Slowing down
2003-03-15 22:40:15 ET

Ugh... well, again it’s been long since I didn’t write here,,, fuck, ok, I promise I’ll come back more often to write my shit and search for read other’s interesting shit, yes, because at the end of our metabolism we are all shitters, so fuck ... eh, well, it’s just that thing have been really odd lately, I don’t know how to describe it… to say that it seems March has some interesting birthdays, so far I can remember Vivaldi’s on 4th, Michaelangelo’s on 6th, Einstein’s on 14th and Benito Juarez’s (some Mexican president) and J. S. Bach’s both on 21st …yet it’s the same day the Spring starts… eh, so if you ask how come was it that I remember those now… well, it’s part of the weird week I’m having…

Well, on a lighter note, today I had my violin’s lessons again like I hadn’t had in a long time, because yet weeks ago we’d been having more rehearsal and such and my ‘teacher’ had been some other girl who, to my opinion, sucks a lot (as a teacher) compared to Susy, my first formally teacher, but today was nice because I got to have her as my teacher again –at least for today- and oh dude it was nice having her violin wisdom teaching me how to do things right, she does is a great teacher, besides she’s the one dresses the best, heh. Well, we’ll see what happens next Saturday. So far I’ll keep practicing what she taught me today, though I’ll be practicing more the formal violin lessons than the fucking nursery rhymes and Disney themes we’ll be playing on April, damn, those are a really pain sometimes.

I’ve also been listening a lot to the new album I downloaded, which I described in a previous note, it’s Opera IX – Maleventum, and I like it a lot. Also I finished downloading another 3 albums of symphonic black metal, so I’ll have plenty week of listening fine gothic-metal albums.

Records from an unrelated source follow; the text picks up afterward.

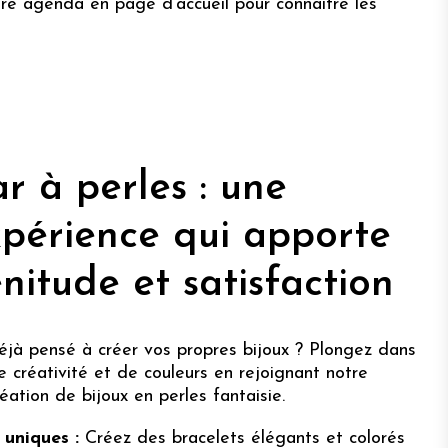
otre agenda en page d'accueil pour connaître les
r à perles : une
xpérience qui apporte
nitude et satisfaction
éjà pensé à créer vos propres bijoux ? Plongez dans
e créativité et de couleurs en rejoignant notre
réation de bijoux en perles fantaisie.
 uniques :
Créez des bracelets élégants et colorés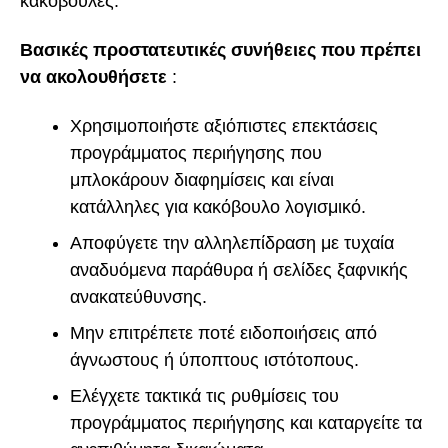
κακόβουλες.
Βασικές προστατευτικές συνήθειες που πρέπει
να ακολουθήσετε
:
Χρησιμοποιήστε αξιόπιστες επεκτάσεις
προγράμματος περιήγησης που
μπλοκάρουν διαφημίσεις και είναι
κατάλληλες για κακόβουλο λογισμικό.
Αποφύγετε την αλληλεπίδραση με τυχαία
αναδυόμενα παράθυρα ή σελίδες ξαφνικής
ανακατεύθυνσης.
Μην επιτρέπετε ποτέ ειδοποιήσεις από
άγνωστους ή ύποπτους ιστότοπους.
Ελέγχετε τακτικά τις ρυθμίσεις του
προγράμματος περιήγησης και καταργείτε τα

Ok, so now the mopey part, shall we? Lately I’ve been looking around and I can’t but keep recognizing how fucking miserable and pathetic my existence is; so anyone can do the ingénue, easy and futile job of trying to encourage me telling that not everything’s lost… that I have lot of shit to be a happy asshole… well… it’s really hard to convince me of that lately… depressed, pathetic, fucked up, angsty, whatever you may call me… fuck, I do try to be nice and do good things sometimes, but fuck, as I said above, I just look around me and all these people make me feel so crappy miserable, you may ask why, …ok, why…: say, I try to be gentle with ladies, and courteous where needed; I like prudent ways of thinking and philosophy with wit and thus I like exact and truly natural sciences such as Math and Physics, I appreciate other’s work and advance of biological sciences and technology developments, I like to think with patience and clear wisdom, thus I like Philosophy; I have a love for fine arts thus I practice drawing, tried some painting, listen to a lot of music, I try to learn a musical instrument (violin) and appreciate others art, I feel passion, I like better emotional or suspense-melancholic dramas other than crazy action-funny-popular youngsters likes, I like aesthetic I adore tender female figures; I try to have patience with people… fuck, do you see? You think I could chose any from the above to stop saying that I’m a pathetic human being? Fuck, I wish I could, but for more of a good human that I try to be almost anyone… anyone… I bet all of you who stop by here to read this, any of you could beat me the fuck up by just answering simple questions that I can’t… I whine for it and become more pathetic, yet all of you do could tell me at least what does it feel like to hold your loved one’s hands…
please… tell me...

listen to: Samuel Barber - Adagio for strings


2003-03-17 18:10:55 ET

... and he lets it out.

Well I wont tell you that you have plenty of things to be happy about because people say the same to me and I find it bullshit. I wish I could help you but I can't... I can't even help myself. I think I'm as miserable as you say you are.
The world is fucked up and I can't seem to find any solace as of late. The only thought that comes to my mind is to die. Yet, I feel so pathetic when I even say that. I don't see why I have to come to think about death.
Even though you could say I'm with "the priest"... we're not the closest couple. I often feel very loney, as I do now. Sometimes we don't even speak for a week. I'm starting to believe love isn't real and it never existed.
I wish I could comfort you as I wish I could have someone comfort me.*sigh* take care.

2003-03-20 18:07:25 ET

You do comfort me... I'm not sure how, but you do in some way.

2003-03-21 18:09:15 ET

that makes me feel a little bit nicer.